Friday, February 20, 2015

A Charleston Bed And Breakfast That Has Stood The Test Of Time

Strolling down Broad Street, you can't miss it. Standing proud and adorned in the finest iron works, the John Rutledge House has stood the test of time--with a little help. During its two hundred and fifty-two year history, it has weathered two natural catastrophes, quenched a conflagration of a great magnitude, and evaded the destructive forces of political dissension. Inspired by love, it is now a prominent, 4 diamond rated bed and breakfast.

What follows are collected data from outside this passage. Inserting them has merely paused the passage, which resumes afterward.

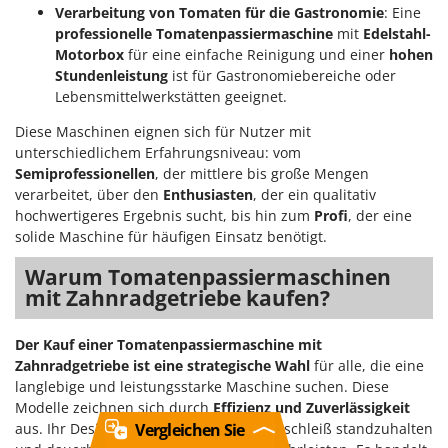
Verarbeitung von Tomaten für die Gastronomie
: Eine
professionelle Tomatenpassiermaschine
mit
Edelstahl-
Motorbox
für eine einfache Reinigung und einer
hohen
Stundenleistung
ist für Gastronomiebereiche oder
Lebensmittelwerkstätten geeignet.
Diese Maschinen eignen sich für Nutzer mit
unterschiedlichem Erfahrungsniveau: vom
Semiprofessionellen
, der mittlere bis große Mengen
verarbeitet, über den
Enthusiasten
, der ein qualitativ
hochwertigeres Ergebnis sucht, bis hin zum
Profi
, der eine
solide Maschine für häufigen Einsatz benötigt.
Warum Tomatenpassiermaschinen
mit Zahnradgetriebe kaufen?
Der Kauf einer Tomatenpassiermaschine mit
Zahnradgetriebe ist eine strategische Wahl
für alle, die eine
langlebige und leistungsstarke Maschine suchen. Diese
Modelle zeichnen sich durch
Effizienz und Zuverlässigkeit
Vergleichen Sie
aus. Ihr Design ist darauf ausgelegt, Verschleiß standzuhalten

John Rutledge was a leading figure in the countries early years. He was a delegate to the South Carolina Assembly, the Stamp Act Congress, the Continental Congress, the U.S. Constitutional Convention, where he signed Constitution, and six years the Governor of South Carolina. He built the home on Broad Street in 1763. It was a wedding gift for his young bride Elizabeth Grimke, the daughter of Charleston lawyer Frederick Grimke. Elizabeth is known in the history books for having breakfast with George Washington when he was a guest at the Rutledge House while on a Presidential visit to Charleston in 1791.

The house went through a renovation in 1853. A third floor was added at this time along with architectural enhancements, Italian marble fireplaces, parquet floors and the elaborate palmettos and eagles ironworks believed to be the work of famed nineteenth-century wrought iron manufacturer, artisan, and entrepreneur Christopher Werner.

On Dec. 11, 1861, Charleston would experience a night of terror and disaster. It would be called the Great Fire of 1861 and it consumed much of the cities famed landmarks. With the flames literally at the home's doorstep, surprisingly, it escaped the conflagration, but the building next door was completely destroyed--St. Andrews Hall was the location where the Articles of Secession were drawn up. The house did take a hit from a Union cannon ball that put a hole in the upper right side on the front.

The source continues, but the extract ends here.